───── SOURCE DATA ─────
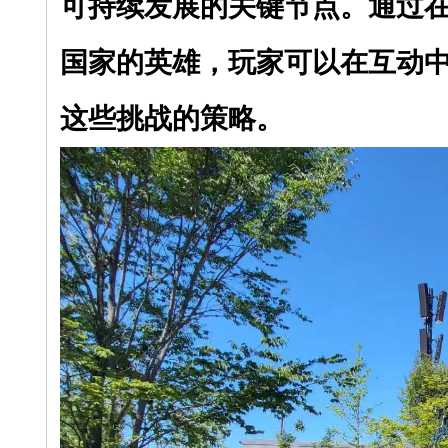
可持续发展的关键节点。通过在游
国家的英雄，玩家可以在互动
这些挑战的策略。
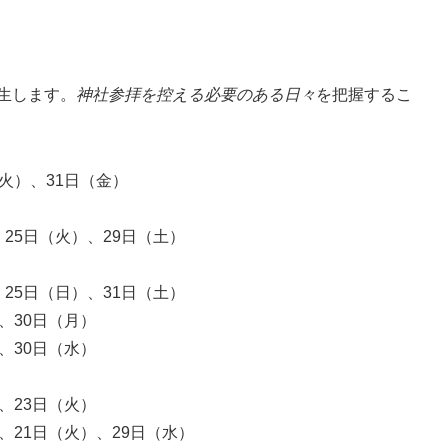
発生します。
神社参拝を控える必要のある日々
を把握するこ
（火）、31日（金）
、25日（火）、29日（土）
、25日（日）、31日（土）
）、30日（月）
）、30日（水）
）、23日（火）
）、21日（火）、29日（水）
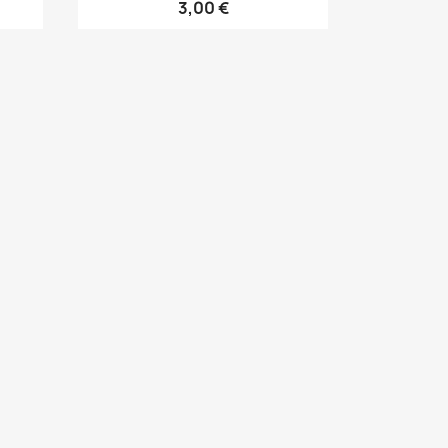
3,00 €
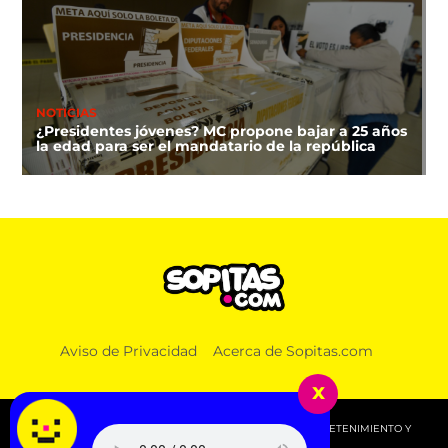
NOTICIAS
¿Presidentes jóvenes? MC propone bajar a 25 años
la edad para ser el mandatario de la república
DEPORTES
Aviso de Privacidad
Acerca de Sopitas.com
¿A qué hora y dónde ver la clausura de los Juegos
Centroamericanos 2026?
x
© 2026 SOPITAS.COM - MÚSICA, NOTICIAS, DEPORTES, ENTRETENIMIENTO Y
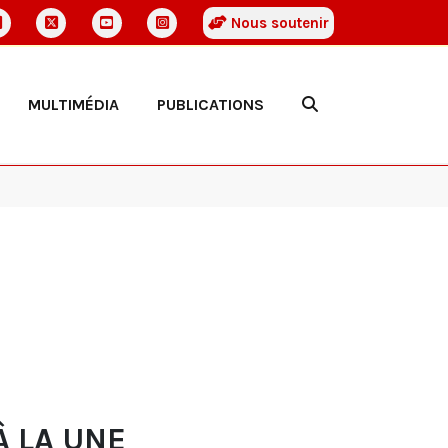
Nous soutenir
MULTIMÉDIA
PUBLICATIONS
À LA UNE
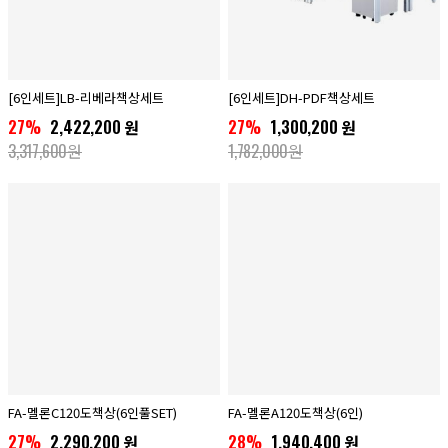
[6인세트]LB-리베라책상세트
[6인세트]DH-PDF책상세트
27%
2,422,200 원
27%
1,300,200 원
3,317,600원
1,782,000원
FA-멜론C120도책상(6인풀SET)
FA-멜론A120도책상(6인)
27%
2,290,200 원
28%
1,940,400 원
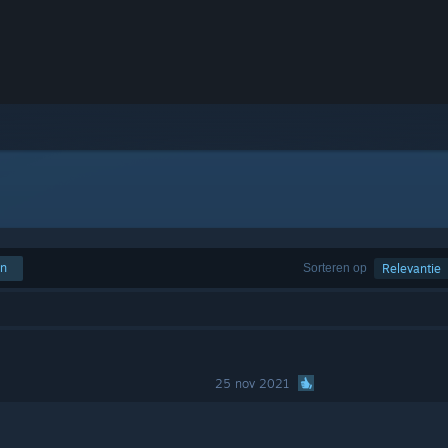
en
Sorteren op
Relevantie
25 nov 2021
─────
** TO DO **
Take each line in the listing that has the word "DEPORTES" and copy it.

** WRITTEN RESPONSE **
DEPORTES
© 2026 SOPITAS.COM - MÚSICA, NOTICIAS, DEPORTES, ENTRETENIMIENTO Y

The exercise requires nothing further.